129    Il en résulte que l’argument tiré du fait que l’AIPN, dans la décision attaquée, se serait écartée de l’avis rendu par le conseil de discipline quant à la prise en compte des allocations familiales, doit être rejeté comme étant erroné en fait.

130    Pour ces raisons, la troisième branche du second moyen et, partant, ce second moyen dans son ensemble doivent être rejetés.

 Sur la cinquième branche du premier moyen, tirée d’un défaut de motivation

131    Dans la cinquième branche du premier moyen, le requérant soutient que la décision attaquée souffre d’un défaut de motivation concernant les raisons expliquant, d’une part, la durée de la sanction (premier grief) et, d’autre part, les différences apparaissant entre cette décision et l’avis rendu par le conseil de discipline (second grief).

132    Le SEAE conteste cette position.

 Sur la motivation fournie dans la décision attaquée et la décision de rejet de la réclamation

133    À titre préliminaire, pour prendre position sur l’argumentation soulevée par le requérant dans la cinquième branche du premier moyen, il convient d’analyser les éléments fournis par l’AIPN pour justifier la décision attaquée.

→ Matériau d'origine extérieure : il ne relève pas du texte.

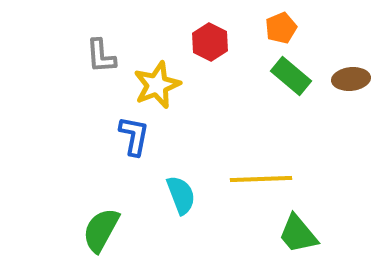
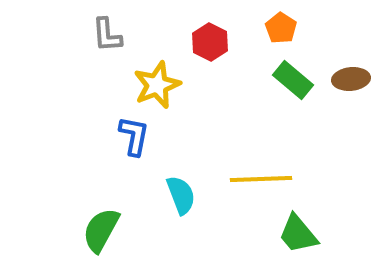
orange pentagon: rotated 16 degrees counterclockwise
gray L-shape: moved 6 px right, 21 px up
green rectangle: moved 2 px right, 4 px down
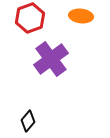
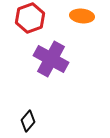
orange ellipse: moved 1 px right
purple cross: rotated 24 degrees counterclockwise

134    D’un tel examen, il résulte que l’AIPN examine, d’abord, dans la décision attaquée, les faits ayant donné lieu à la procédure disciplinaire, en les replaçant dans leur contexte, notamment celui des procédures s’étant déroulées devant les juridictions nationales (paragraphes 1 à 10 de la décision attaquée).

135    Puis, l’AIPN identifie les dispositions du statut qui, selon elle, ont été violées par le requérant à l’occasion des faits qui lui sont reprochés (paragraphes 21 et 22 de la décision attaquée).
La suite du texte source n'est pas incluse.